Centauros de La Guaira – No. 12
- Pitcher
- Born: 21 March 1999 (age 27) Tola, Rivas, Nicaragua
- Bats: LeftThrows: Left

Medals
Men's baseball
Representing Nicaragua
Central American and Caribbean Games
| Silver medal – second place | 2026 Santo Domingo | Team |

= Danilo Bermúdez =

Nicaraguan baseball player (born 1999)

Danilo Bermúdez (born 21 March 1999) is a Nicaraguan professional baseball pitcher who currently plays for the Centauros de La Guaira of the Venezuelan Major League (LMBP). Bermúdez represents the Nicaragua national baseball team in international competition.

Bermúdez was born in Rivas Department, though his family has roots in Chontales Department. In Nicaragua's semi-pro league, the Germán Pomares Championship, he has represented both Rivas (Frente Sur) and Chontales (Toros). In 2021, he won a championship with the Dantos de Managua, winning MVP honors in the finals against Matagalpa. Playing with Gigantes de Rivas in the Nicaraguan Winter League, he established himself as one of the best arms in the league in the 2025–26 season.

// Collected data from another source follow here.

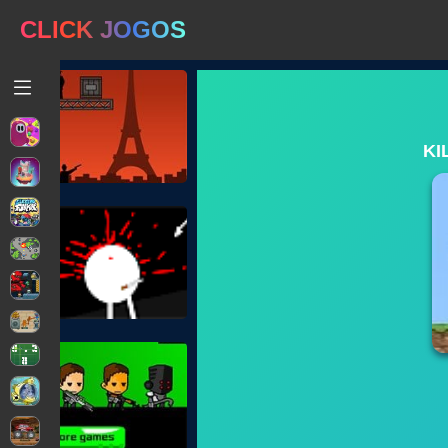
CLICK JOGOS
KI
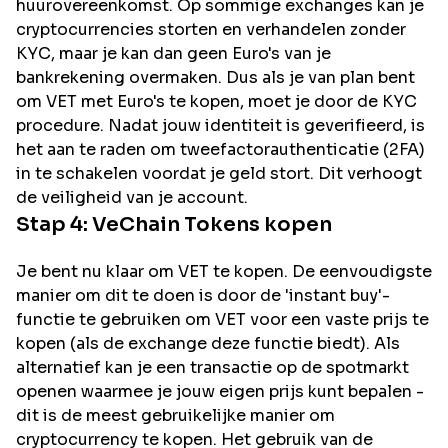
huurovereenkomst. Op sommige exchanges kan je
cryptocurrencies storten en verhandelen zonder
KYC, maar je kan dan geen Euro's van je
bankrekening overmaken. Dus als je van plan bent
om
VET
met Euro's te kopen, moet je door de KYC
procedure. Nadat jouw identiteit is geverifieerd, is
het aan te raden om tweefactorauthenticatie (2FA)
in te schakelen voordat je geld stort. Dit verhoogt
de veiligheid van je account.
Stap 4:
VeChain
Tokens kopen
Je bent nu klaar om VET te kopen. De eenvoudigste
manier om dit te doen is door de 'instant buy'-
functie te gebruiken om VET voor een vaste prijs te
kopen (als de exchange deze functie biedt). Als
alternatief kan je een transactie op de spotmarkt
openen waarmee je jouw eigen prijs kunt bepalen -
dit is de meest gebruikelijke manier om
cryptocurrency te kopen. Het gebruik van de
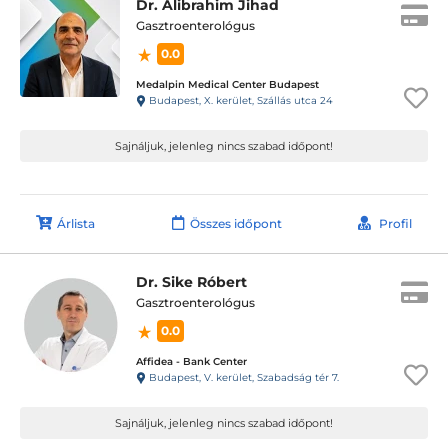
Dr. Alibrahim Jihad
Gasztroenterológus
0.0
Medalpin Medical Center Budapest
Budapest, X. kerület, Szállás utca 24
Sajnáljuk, jelenleg nincs szabad időpont!
Árlista
Összes időpont
Profil
Dr. Sike Róbert
Gasztroenterológus
0.0
Affidea - Bank Center
Budapest, V. kerület, Szabadság tér 7.
Sajnáljuk, jelenleg nincs szabad időpont!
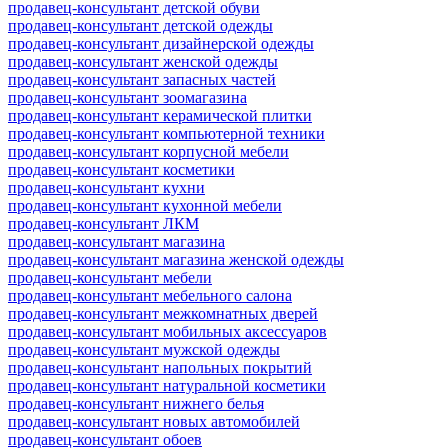
продавец-консультант детской обуви
продавец-консультант детской одежды
продавец-консультант дизайнерской одежды
продавец-консультант женской одежды
продавец-консультант запасных частей
продавец-консультант зоомагазина
продавец-консультант керамической плитки
продавец-консультант компьютерной техники
продавец-консультант корпусной мебели
продавец-консультант косметики
продавец-консультант кухни
продавец-консультант кухонной мебели
продавец-консультант ЛКМ
продавец-консультант магазина
продавец-консультант магазина женской одежды
продавец-консультант мебели
продавец-консультант мебельного салона
продавец-консультант межкомнатных дверей
продавец-консультант мобильных аксессуаров
продавец-консультант мужской одежды
продавец-консультант напольных покрытий
продавец-консультант натуральной косметики
продавец-консультант нижнего белья
продавец-консультант новых автомобилей
продавец-консультант обоев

Named to the national team for the 2026 World Baseball Classic, Bermúdez entered in relief in Nicaragua's group stage game against the Dominican Republic, picking off Julio Rodríguez to end the inning. He started Nicaragua's final game against Venezuela (the eventual champions). He went 5⅓ innings, walking one and striking out two, allowing only a single hit, a home run to Ronald Acuña Jr. Following his appearance at the WBC, he signed with Centauros de La Guaira. Bermúdez anchored Nicaragua's staff at the 2026 Central American and Caribbean Games.